Mayweather v. Mangum Contracting, Inc.

Josephine Linker Hart, Judge.

Appellant, Elmer J Mayweather, appeals from the Workers’ Compensation Commission’s decision finding that he failed to show by a preponderance of the evidence that he sustained an accidental injury arising out of and in the course of his employment with appellee, Mangum Contracting, Inc. We affirm the Commission’s decision.

Our standard of review is well-settled. On appeal, we review the evidence in the light most favorable to the Commission’s decision and affirm if the decision is supported by substantial evidence. Frances v. Gaylord Container Corp., 341 Ark. 527, 20 S.W.3d 280 (2000). Evidence is substantial if reasonable minds could reach the same conclusion. Id. When the Commission denies benefits because the claimant has failed to meet his burden of proof, we affirm the Commission’s decision if the decision displays a substantial basis for the denial of relief. Id.

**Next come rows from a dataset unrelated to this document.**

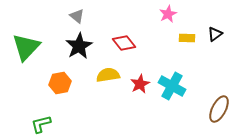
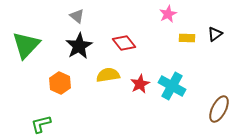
green triangle: moved 2 px up
orange hexagon: rotated 25 degrees counterclockwise
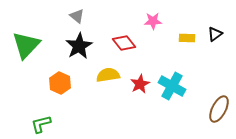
pink star: moved 15 px left, 7 px down; rotated 24 degrees clockwise
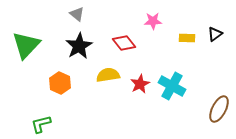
gray triangle: moved 2 px up
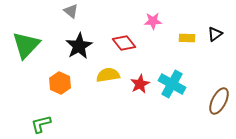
gray triangle: moved 6 px left, 3 px up
cyan cross: moved 2 px up
brown ellipse: moved 8 px up
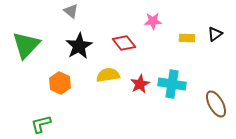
cyan cross: rotated 20 degrees counterclockwise
brown ellipse: moved 3 px left, 3 px down; rotated 56 degrees counterclockwise
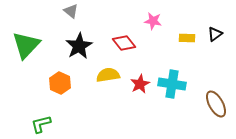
pink star: rotated 12 degrees clockwise
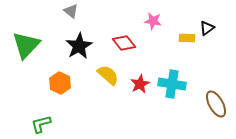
black triangle: moved 8 px left, 6 px up
yellow semicircle: rotated 50 degrees clockwise
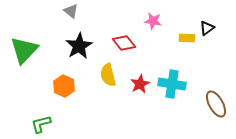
green triangle: moved 2 px left, 5 px down
yellow semicircle: rotated 145 degrees counterclockwise
orange hexagon: moved 4 px right, 3 px down
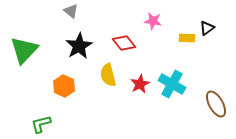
cyan cross: rotated 20 degrees clockwise
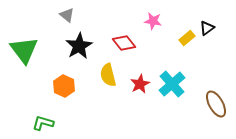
gray triangle: moved 4 px left, 4 px down
yellow rectangle: rotated 42 degrees counterclockwise
green triangle: rotated 20 degrees counterclockwise
cyan cross: rotated 20 degrees clockwise
green L-shape: moved 2 px right, 1 px up; rotated 30 degrees clockwise
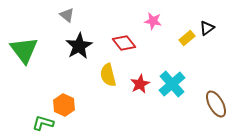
orange hexagon: moved 19 px down
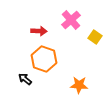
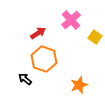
red arrow: moved 1 px left, 2 px down; rotated 35 degrees counterclockwise
orange star: rotated 24 degrees counterclockwise
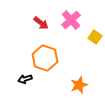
red arrow: moved 3 px right, 10 px up; rotated 70 degrees clockwise
orange hexagon: moved 1 px right, 1 px up
black arrow: rotated 56 degrees counterclockwise
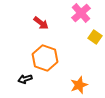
pink cross: moved 10 px right, 7 px up
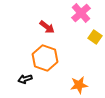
red arrow: moved 6 px right, 4 px down
orange star: rotated 12 degrees clockwise
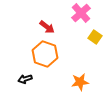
orange hexagon: moved 4 px up
orange star: moved 1 px right, 3 px up
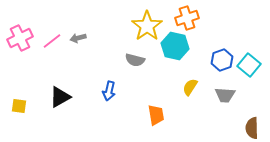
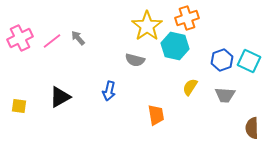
gray arrow: rotated 63 degrees clockwise
cyan square: moved 4 px up; rotated 15 degrees counterclockwise
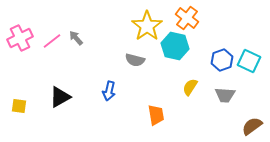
orange cross: rotated 35 degrees counterclockwise
gray arrow: moved 2 px left
brown semicircle: moved 2 px up; rotated 55 degrees clockwise
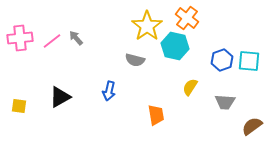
pink cross: rotated 20 degrees clockwise
cyan square: rotated 20 degrees counterclockwise
gray trapezoid: moved 7 px down
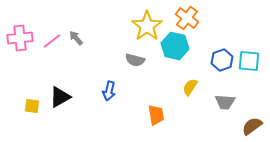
yellow square: moved 13 px right
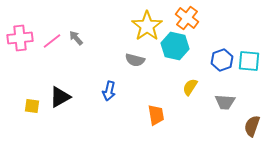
brown semicircle: rotated 35 degrees counterclockwise
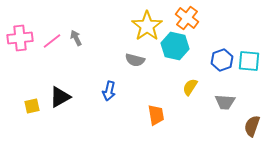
gray arrow: rotated 14 degrees clockwise
yellow square: rotated 21 degrees counterclockwise
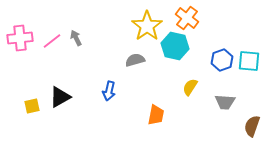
gray semicircle: rotated 150 degrees clockwise
orange trapezoid: rotated 20 degrees clockwise
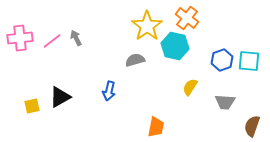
orange trapezoid: moved 12 px down
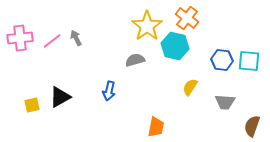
blue hexagon: rotated 25 degrees clockwise
yellow square: moved 1 px up
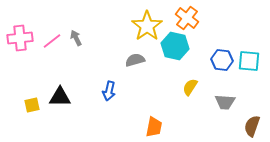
black triangle: rotated 30 degrees clockwise
orange trapezoid: moved 2 px left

To be compensable, an accidental injury must arise out of and in the course of employment. Ark. Code Ann. § ll-9-102(4)(A)(i) (Supp. 1999). Appellant testified that on September 4, 1998, a Friday, he sustained an injury to his back while lifting rebar and that the pain worsened on September 8, 1998, the Tuesday following Labor Day, when he entered the cab of a pickup truck at work and twisted his back. In support of appellant’s testimony, appellant’s supervisor testified about appellant reporting an injury to his back that occurred while working with rebar; however, the supervisor was unable to recall the date of appellant’s report. The Commission, discounting the supervisor’s testimony, found that appellant’s testimony was not credible and denied benefits because it concluded that his injury did not arise out of and in the course of his employment.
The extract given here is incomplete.